Oliver turned back to the tranquil waters of the lake. Radbourne stood beside him, a silent support Oliver did not desire. “Don’t you have somewhere to be?”

Radbourne did not reply for several moments, then he said, “The last time I saw such a look in your eyes, you had just learned of your father’s death.”

Oliver stiffened. There was some truth to the earl’s statement. He couldn’t shake the feeling that his soul had been ripped from his body. He had no notion of how to make Lily see that they could survive whatever storm life threw their way. Hell, he had no notion how they would survive this hurdle, but losing her was not an option for him. Everything in him clamored to go to her, but what would he say? Her eyes had seemed so desolate. “My marchioness is barren.”

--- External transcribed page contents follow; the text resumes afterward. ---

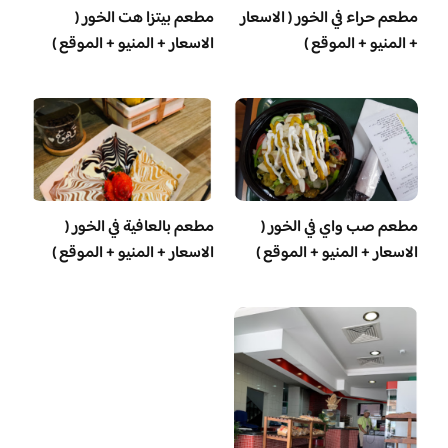
مطعم حراء في الخور ( الاسعار
مطعم بيتزا هت الخور (
+ المنيو + الموقع )
الاسعار + المنيو + الموقع )
مطعم صب واي في الخور (
مطعم بالعافية في الخور (
الاسعار + المنيو + الموقع )
الاسعار + المنيو + الموقع )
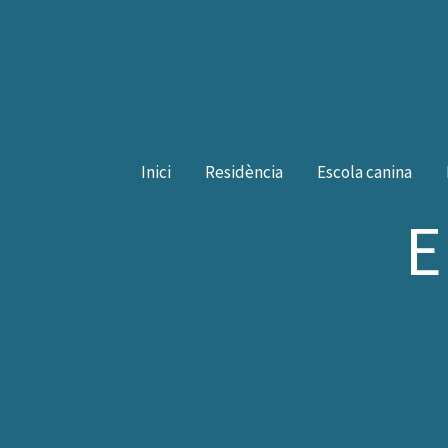
Vés
al
contingut
Inici
Residència
Escola canina
E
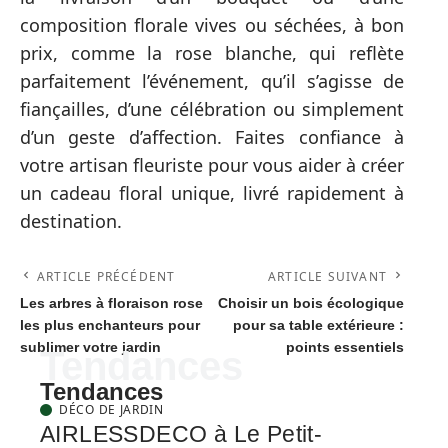
composition florale vives ou séchées, à bon
prix, comme la rose blanche, qui reflète
parfaitement l’événement, qu’il s’agisse de
fiançailles, d’une célébration ou simplement
d’un geste d’affection. Faites confiance à
votre artisan fleuriste pour vous aider à créer
un cadeau floral unique, livré rapidement à
destination.
ARTICLE PRÉCÉDENT
ARTICLE SUIVANT
Les arbres à floraison rose
Choisir un bois écologique
les plus enchanteurs pour
pour sa table extérieure :
sublimer votre jardin
points essentiels
Tendances
Tendances
DÉCO DE JARDIN
AIRLESSDECO à Le Petit-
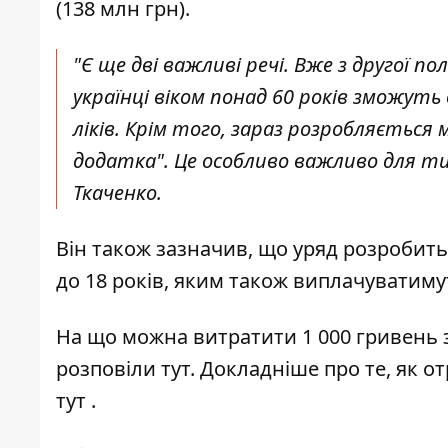
(138 млн грн).
"Є ще дві важливі речі. Вже з другої п
українці віком понад 60 років зможу
ліків. Крім того, зараз розробляється
додатка". Це особливо важливо для ти
Ткаченко.
Він також зазначив, що уряд розробить
до 18 років, яким також виплачуватиму
На що можна витратити 1 000 гривень 
розповіли
тут
. Докладніше про те, як о
тут
.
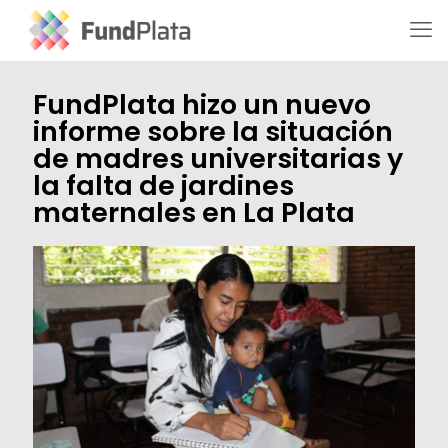
FundPlata hizo un nuevo
informe sobre la situación
de madres universitarias y
la falta de jardines
maternales en La Plata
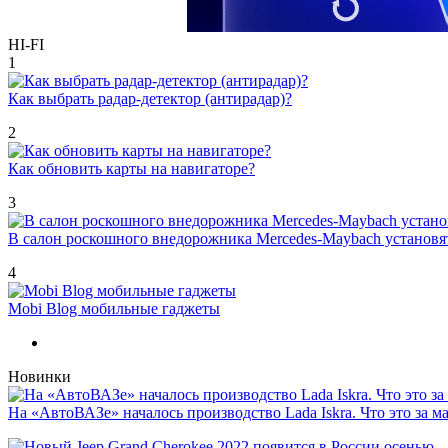
HI-FI
1
Как выбрать радар-детектор (антирадар)?
2
Как обновить карты на навигаторе?
3
В салон роскошного внедорожника Mercedes-Maybach установ
4
Mobi Blog мобильные гаджеты
Новинки
На «АвтоВАЗе» началось производство Lada Iskra. Что это за 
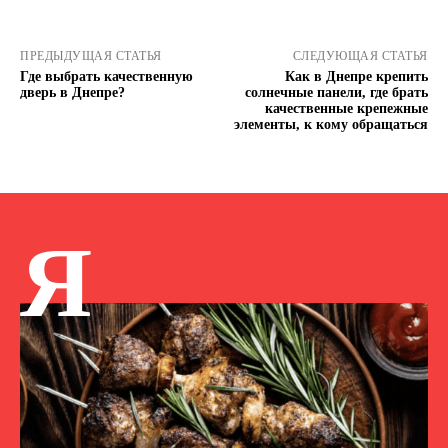
ПРЕДЫДУЩАЯ СТАТЬЯ
СЛЕДУЮЩАЯ СТАТЬЯ
Где выбрать качественную
Как в Днепре крепить
дверь в Днепре?
солнечные панели, где брать
качественные крепежные
элементы, к кому обращаться
Я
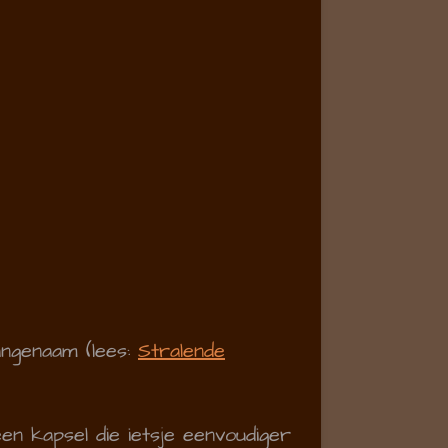
aangenaam (lees:
Stralende
een kapsel die ietsje eenvoudiger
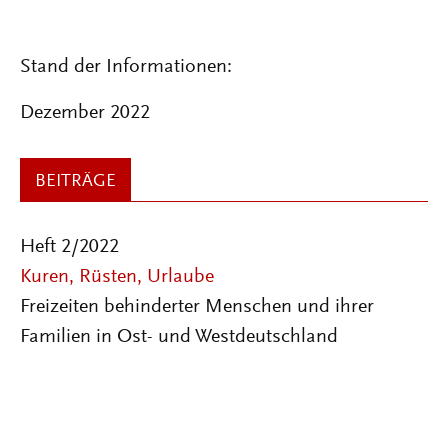
Stand der Informationen:
Dezember 2022
BEITRÄGE
Heft 2/2022
Kuren, Rüsten, Urlaube
Freizeiten behinderter Menschen und ihrer
Familien in Ost- und Westdeutschland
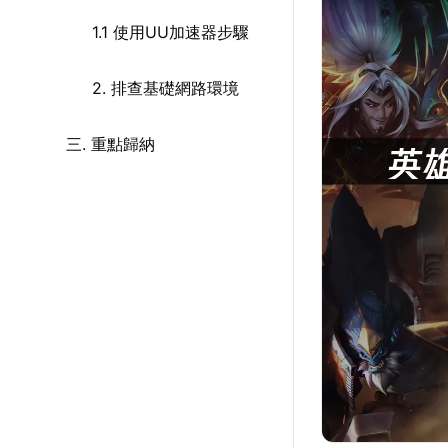
1.1 使用UU加速器步驟
2. 排查基礎網路環境
三. 重點歸納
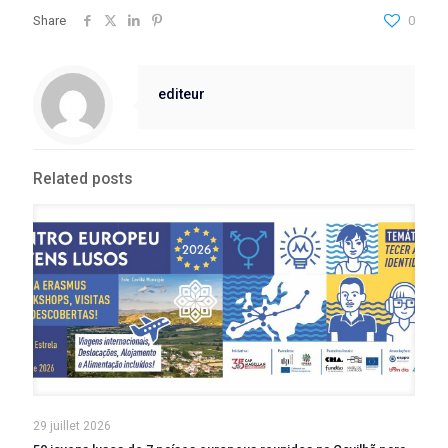
Share
0
editeur
Related posts
29 juillet 2026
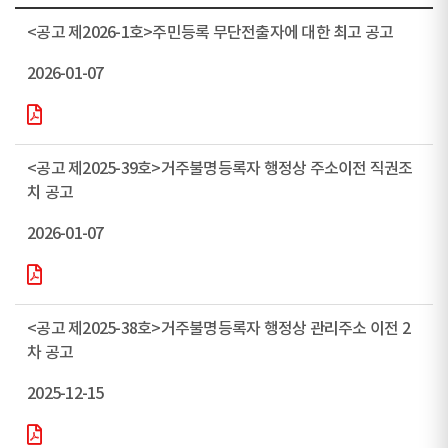
<공고 제2026-1호>주민등록 무단전출자에 대한 최고 공고
2026-01-07
<공고 제2025-39호>거주불명등록자 행정상 주소이전 직권조
치 공고
2026-01-07
<공고 제2025-38호>거주불명등록자 행정상 관리주소 이전 2
차 공고
2025-12-15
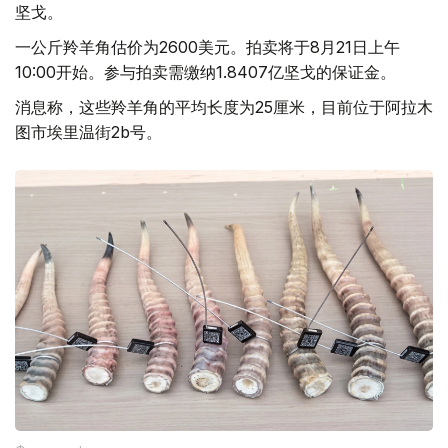
坚戈。
一公斤羚羊角估价为2600美元。拍卖将于8月21日上午
10:00开始。参与拍卖需缴纳1.8407亿坚戈的保证金。
消息称，这些羚羊角的平均长度为25厘米，目前位于阿拉木
图市埃里温街2b号。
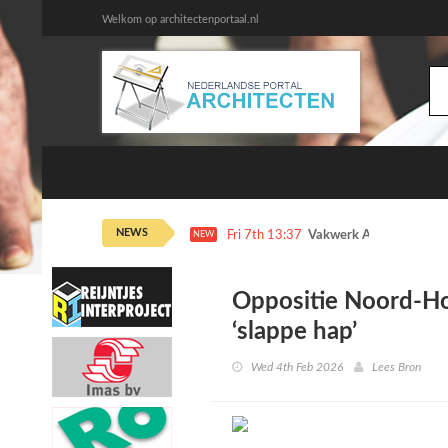
Welkom op architectenportaal.nl
NEWS
Fri 7th 13:37
Vakwerk Architecten dr
NEW
Oppositie Noord-Hol
‘slappe hap’
Wed 4th Feb 2026
Lees Bron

“Christ.” There was a silence, then the earl said, “Will you divorce her?”

Disbelief scythed through Oliver. “Do you truly believe such a thing possible of me?”

“You have a duty to your title,” Radbourne rebutted softly. “No one would fault you if you sought an annulment on those grounds. Surely, she must have known. That, my friend, is fraud.”

He faced his friend. “I believe my wife arrived at the same conclusion.” How little faith she had in him and his love. “I do not feel betrayed that she did not tell me. What I feel is fear I will lose her.”